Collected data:
=== Begin Enclosure ===

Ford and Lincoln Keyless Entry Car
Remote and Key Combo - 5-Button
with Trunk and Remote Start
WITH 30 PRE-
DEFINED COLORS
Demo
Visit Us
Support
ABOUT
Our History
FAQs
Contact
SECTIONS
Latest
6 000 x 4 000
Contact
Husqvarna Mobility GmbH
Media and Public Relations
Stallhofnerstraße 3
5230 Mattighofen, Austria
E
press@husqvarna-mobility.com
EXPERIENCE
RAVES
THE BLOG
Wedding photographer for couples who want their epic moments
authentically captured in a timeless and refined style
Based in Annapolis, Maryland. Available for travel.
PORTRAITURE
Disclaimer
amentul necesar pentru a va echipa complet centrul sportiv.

=== End Enclosure ===
=== Begin Enclosure ===

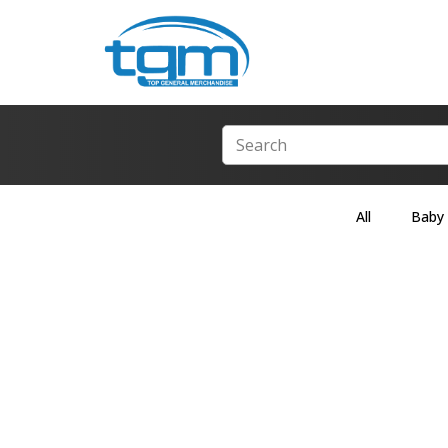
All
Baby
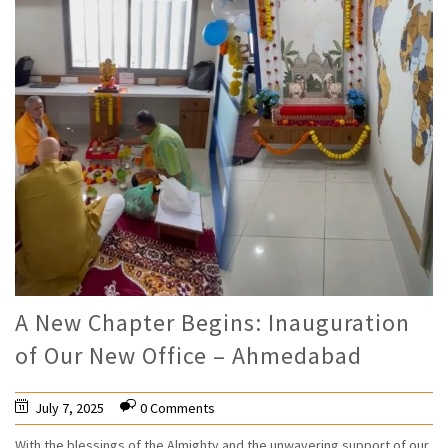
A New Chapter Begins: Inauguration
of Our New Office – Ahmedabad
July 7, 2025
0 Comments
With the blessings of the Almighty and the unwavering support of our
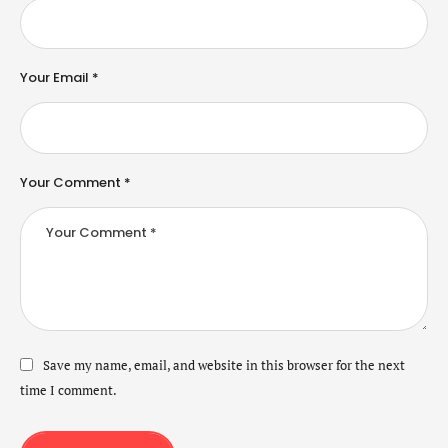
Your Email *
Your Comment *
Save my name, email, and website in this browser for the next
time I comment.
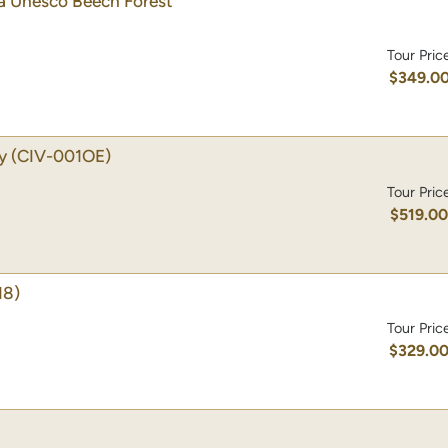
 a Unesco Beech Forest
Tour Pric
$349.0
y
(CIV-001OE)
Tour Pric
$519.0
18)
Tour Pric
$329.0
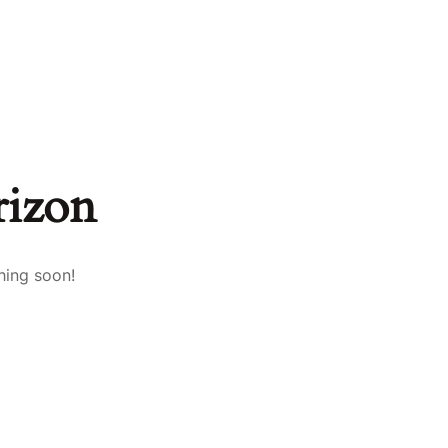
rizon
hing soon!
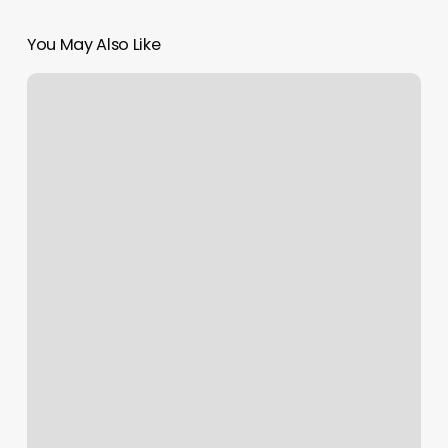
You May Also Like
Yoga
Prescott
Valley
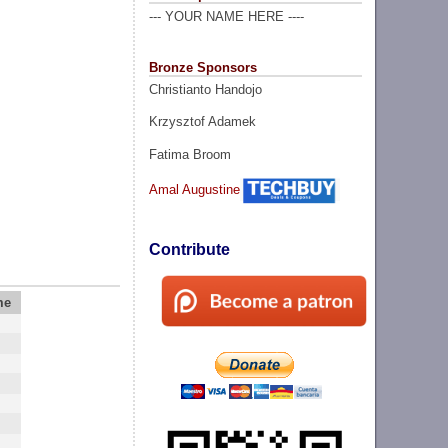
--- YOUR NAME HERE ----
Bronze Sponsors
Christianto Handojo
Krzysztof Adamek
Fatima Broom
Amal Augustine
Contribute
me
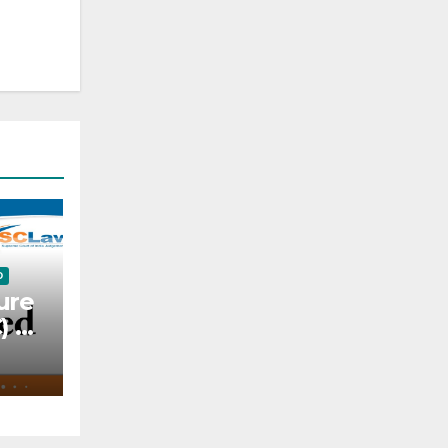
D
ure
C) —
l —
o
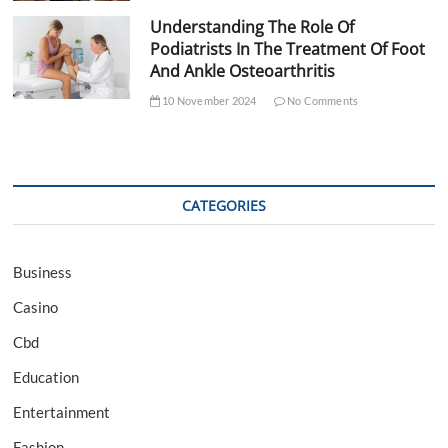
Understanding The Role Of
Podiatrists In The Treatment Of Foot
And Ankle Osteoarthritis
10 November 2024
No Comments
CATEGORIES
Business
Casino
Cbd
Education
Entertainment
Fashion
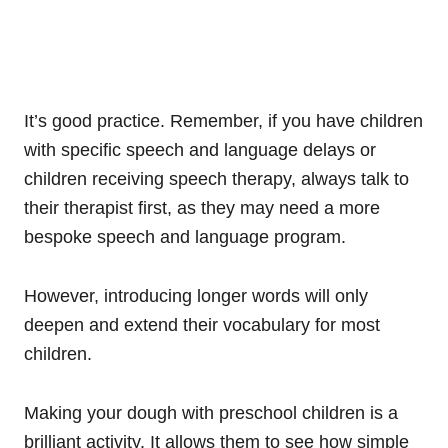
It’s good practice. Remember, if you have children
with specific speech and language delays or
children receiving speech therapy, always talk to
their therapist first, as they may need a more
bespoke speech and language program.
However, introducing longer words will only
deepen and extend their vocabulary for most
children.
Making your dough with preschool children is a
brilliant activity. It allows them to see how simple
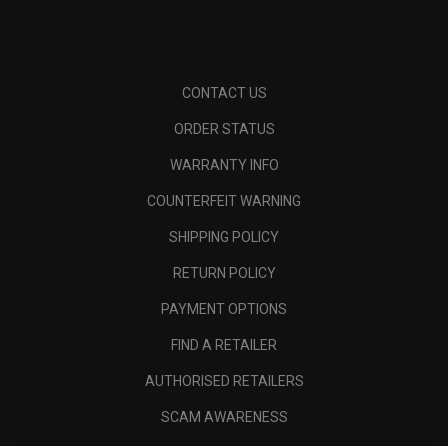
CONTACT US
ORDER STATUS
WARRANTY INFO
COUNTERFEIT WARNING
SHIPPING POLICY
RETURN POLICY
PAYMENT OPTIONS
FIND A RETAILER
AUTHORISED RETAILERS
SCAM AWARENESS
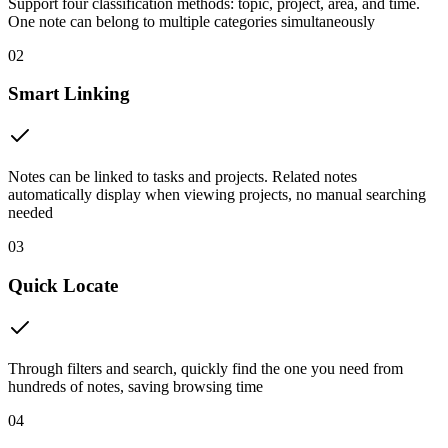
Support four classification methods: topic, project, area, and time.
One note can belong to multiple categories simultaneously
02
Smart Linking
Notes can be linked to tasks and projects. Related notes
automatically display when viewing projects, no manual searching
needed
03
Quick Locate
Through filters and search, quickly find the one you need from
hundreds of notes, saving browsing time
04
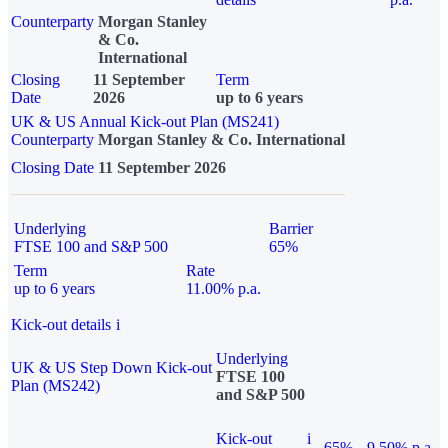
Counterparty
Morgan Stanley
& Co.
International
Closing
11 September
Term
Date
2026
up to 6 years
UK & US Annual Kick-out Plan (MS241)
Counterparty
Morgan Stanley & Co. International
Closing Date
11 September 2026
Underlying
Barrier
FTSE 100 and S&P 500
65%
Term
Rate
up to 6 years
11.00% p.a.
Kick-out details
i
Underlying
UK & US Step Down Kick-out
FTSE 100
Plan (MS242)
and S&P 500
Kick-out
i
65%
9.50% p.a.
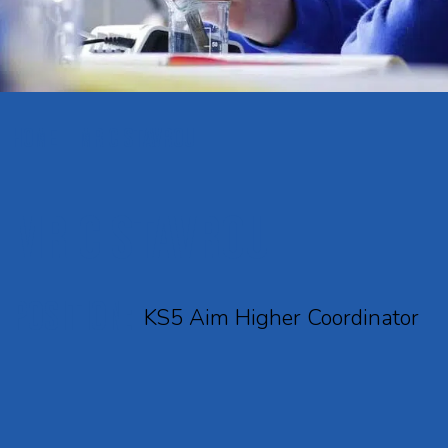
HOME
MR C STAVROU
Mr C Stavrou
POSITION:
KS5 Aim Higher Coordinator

=== End Enclosure ===
=== Begin Enclosure ===

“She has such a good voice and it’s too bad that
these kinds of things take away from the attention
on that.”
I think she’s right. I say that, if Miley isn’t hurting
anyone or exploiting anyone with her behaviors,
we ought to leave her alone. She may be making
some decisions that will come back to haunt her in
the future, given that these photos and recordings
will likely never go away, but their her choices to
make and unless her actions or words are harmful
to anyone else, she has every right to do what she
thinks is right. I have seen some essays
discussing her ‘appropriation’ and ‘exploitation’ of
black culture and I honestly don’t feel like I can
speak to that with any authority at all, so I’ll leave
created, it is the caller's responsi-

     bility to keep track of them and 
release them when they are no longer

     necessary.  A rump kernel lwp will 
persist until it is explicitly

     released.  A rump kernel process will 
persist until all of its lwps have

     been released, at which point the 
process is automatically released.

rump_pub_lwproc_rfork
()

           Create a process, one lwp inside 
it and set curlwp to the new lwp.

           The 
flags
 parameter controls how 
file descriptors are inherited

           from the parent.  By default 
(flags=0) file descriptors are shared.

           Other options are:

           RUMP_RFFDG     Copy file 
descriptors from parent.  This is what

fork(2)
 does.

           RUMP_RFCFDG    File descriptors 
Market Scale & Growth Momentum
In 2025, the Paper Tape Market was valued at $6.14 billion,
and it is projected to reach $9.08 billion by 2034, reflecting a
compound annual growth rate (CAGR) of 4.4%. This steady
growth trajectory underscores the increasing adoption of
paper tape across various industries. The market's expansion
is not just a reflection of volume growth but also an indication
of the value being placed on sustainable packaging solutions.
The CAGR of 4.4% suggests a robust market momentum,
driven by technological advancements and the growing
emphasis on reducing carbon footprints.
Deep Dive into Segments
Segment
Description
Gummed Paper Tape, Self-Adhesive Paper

=== End Enclosure ===

From the records, copy every line that has the string "descriptors" in it.

* _Response_
file descriptors are inherited
(flags=0) file descriptors are shared.
descriptors from parent.  This is what
           RUMP_RFCFDG    File descriptors 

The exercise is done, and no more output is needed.